Another versatile aspect of outer-membrane vesicles is that they could form the core of a vaccine themselves, or be added to other vaccines as adjuvants (substances which can enhance an immune response). Mills holds a patent on a different type of novel adjuvant; modifying such adjuvants may make vaccines better at generating important memory T cells. It's not yet clear how long immunity to pertussis would last in humans with these and other next-generation vaccines, but Locht hopes it could remain potent for decades
The limits and benefits of new vaccines
An important question is how acceptable new vaccines would be to the public. Parents may be more comfortable with vaccines given to their children as nasal sprays, as BPZE1 would be, rather than through injection, as the existing pertussis vaccines are. But this won't fully solve the issue of vaccine hesitancy. Hozbor stresses that more vaccine confidence is required overall, noting that since pertussis is so contagious, high vaccination of the population is needed to prevent outbreaks – ideally at least 90% or 95%.

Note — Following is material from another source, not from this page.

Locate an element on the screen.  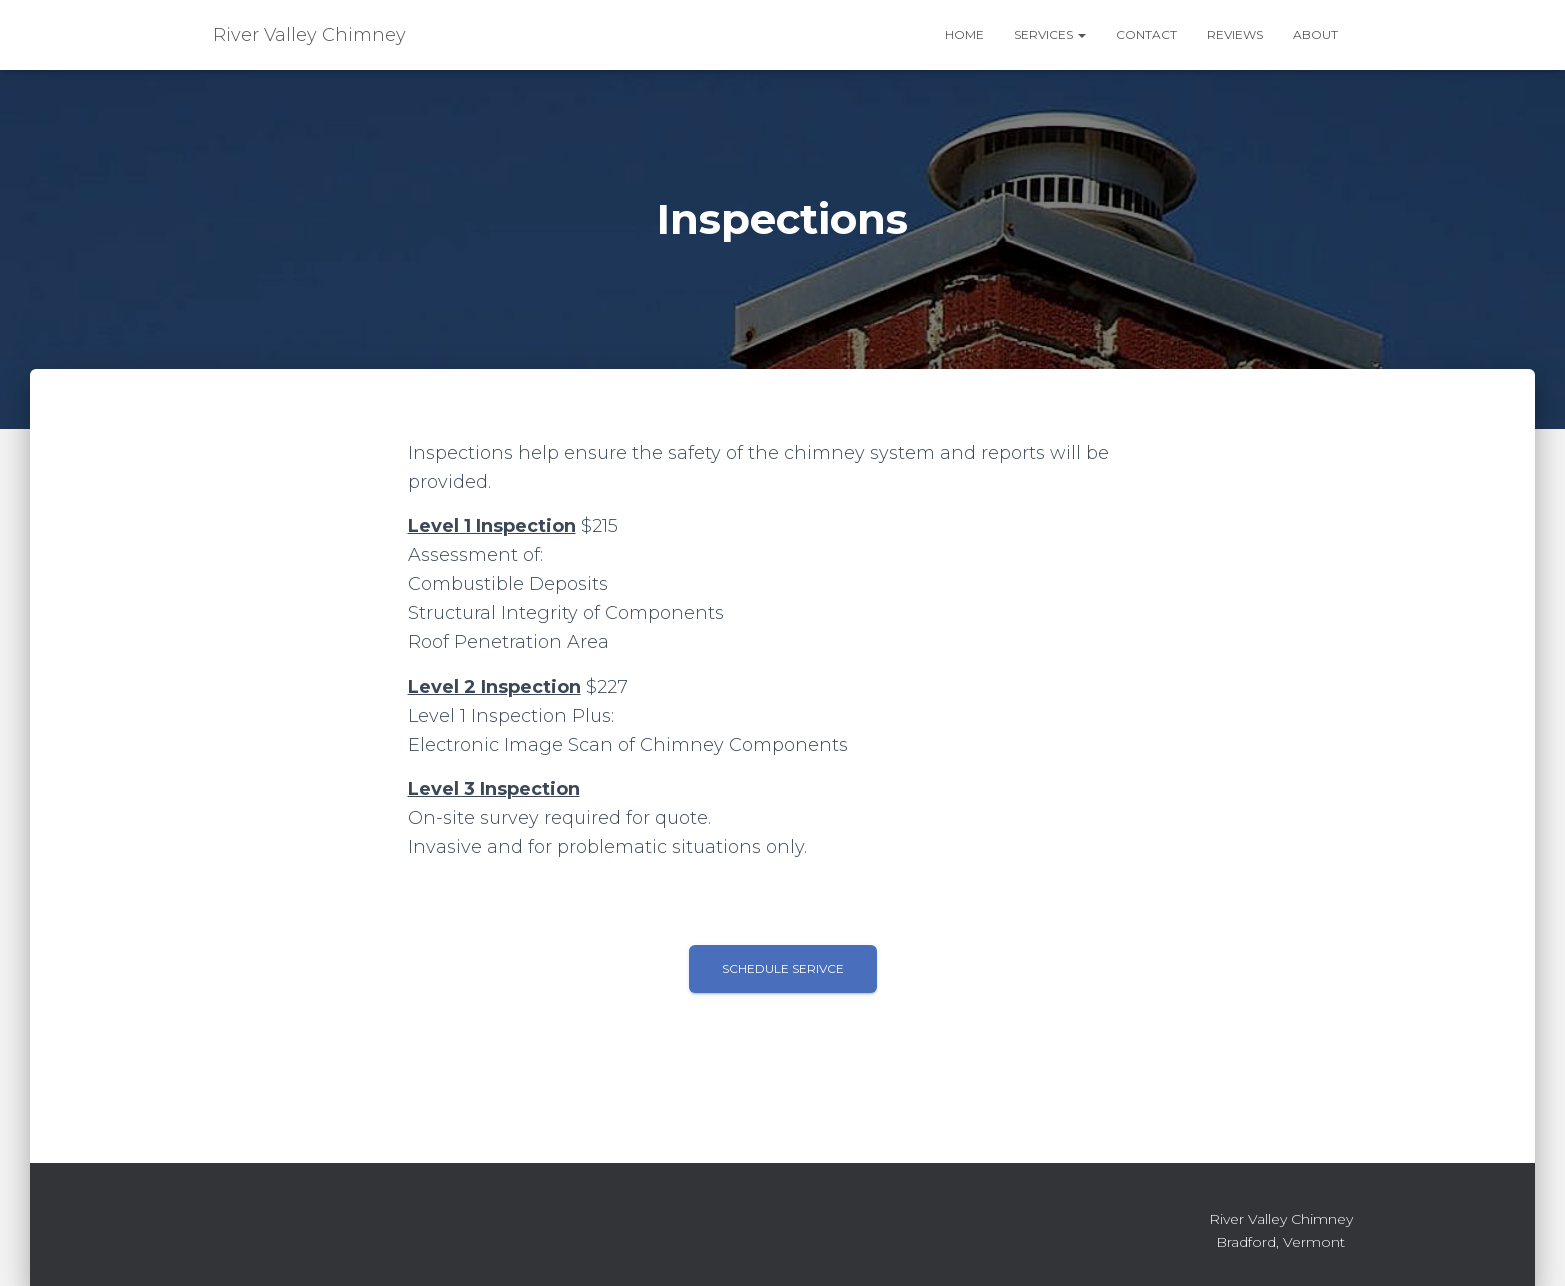
About is located at coordinates (1315, 34).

Cost is another barrier to expansion of pertussis vaccination currently. In Malaysia, for instance, pertussis vaccination is only available privately. Locht hopes that the BPZE1 vaccine will be cheaper to make than the existing options. "You just grow the organism, harvest it and then use it," he says of the BPZE1 vaccine, while acknowledging that freeze-drying the substance may be the most expensive step.
However, vaccine affordability is much more complex than how cheaply they can be produced. It's not clear if pharmaceutical companies will be eager to replace a vaccine that involves multiple booster shots with an alternative that requires just one or two doses. In general, "pharmaceutical companies like drugs that they have to repeatedly give to patients or vaccines they have to repeatedly give to individuals," Mills notes. "But that's not what we need." Another consideration is whether to deliver next-generation pertussis vaccines on their own, or keep them as part of a combined childhood vaccine.

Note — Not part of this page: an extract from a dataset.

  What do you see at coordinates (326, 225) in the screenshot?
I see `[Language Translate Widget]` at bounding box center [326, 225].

Overall, health experts emphasise that the current pertussis vaccines are safe and effective, and that vaccination is important to prevent severe disease.
Still, the vaccines can be improved. "Long-lasting vaccination would be amazing," says Lautenbach, whose family has experienced the long haul of whooping cough. If this had existed when her daughter was born, "I would have got it for her without hesitation".